HDP(Hemodialysis product)
透析スケジュールに注目した適正透析の指標で
ポイント
「1回透析時間」×「回数²」
で計算される。つまり
実際の代謝物除去量ではなく
時間と頻度だけで評価される。
HDP>70
が適正な透析であるとされているが、これは80年代前半に
❝長時間透析により10年生存率75%❞と、長期生存率の優位性を報告
その際のHDPが"72"であったことに立脚しています。
(週3回では、1日透析時間は8時間)
ちなみに、施設血液透析の一般的な「週3回4時間透析」は
HDP"36"=(4h×3²)
考察(解析したものの…)
頻回・長時間血液透析の"透析量"の指標として
HDPには一定の評価がなされたものの
- 観察期間が12カ月であり死亡イベントが少ない
- 頻回透析患者のサンプル数が小さい(HDPが大きい患者が少ない)
- HDPが低い患者の残腎機能の影響が大きい
等の関与が少なからずあったと考えられることから
透析方法を含めた透析処方の変更に十分対応できていなかった、としている。
今後は
❝頻回・長時間透析がさらに増えているより直近のデータを用いた解析を行い
長期的に観察を行うことで、解析精度は増すのでは❞
として、報告を結んでいる。
まとめ
全3回に分けて
日本透析医学会雑誌
私が理解出来る範囲内で、内容をご紹介して参りました。
記事をまとめながら考えていたこと、それは
❝現在の自身のHHDに、どう落とし込んでいくか❞
ということ。
- 透析の頻度、時間
- バスキュラーアクセスの管理
- 自宅での公衆衛生、安全管理
- 医療機関、メーカーへの要望等
頻回・長時間透析に関する❝エビデンスレベルが低い❞とされる中
"720人"(わが国の慢性透析療法の現況(2018 年 12 月 31 日現在)より)

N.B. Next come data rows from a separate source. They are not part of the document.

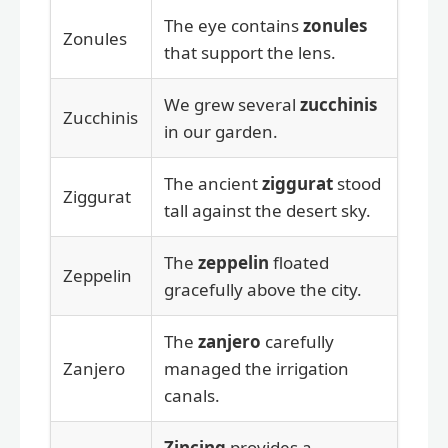
The eye contains
zonules
Zonules
that support the lens.
We grew several
zucchinis
Zucchinis
in our garden.
The ancient
ziggurat
stood
Ziggurat
tall against the desert sky.
The
zeppelin
floated
Zeppelin
gracefully above the city.
The
zanjero
carefully
Zanjero
managed the irrigation
canals.
Zincing
provides a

私含め、現在HHDを行う患者の責任と役割は、決して小さくはない。
まずは絶対、事故を起こさないこと。
そして
まだまだマイナーな頻回・長時間透析医療の未来のために
自らの経験を的確にフィードバックすること。
ひいては、そのことが
自分自身の未来をより明るいものにすると信じて。
次のブログテーマ、決まったな😏
今回も、最後までお読みいただき、ありがとうございました。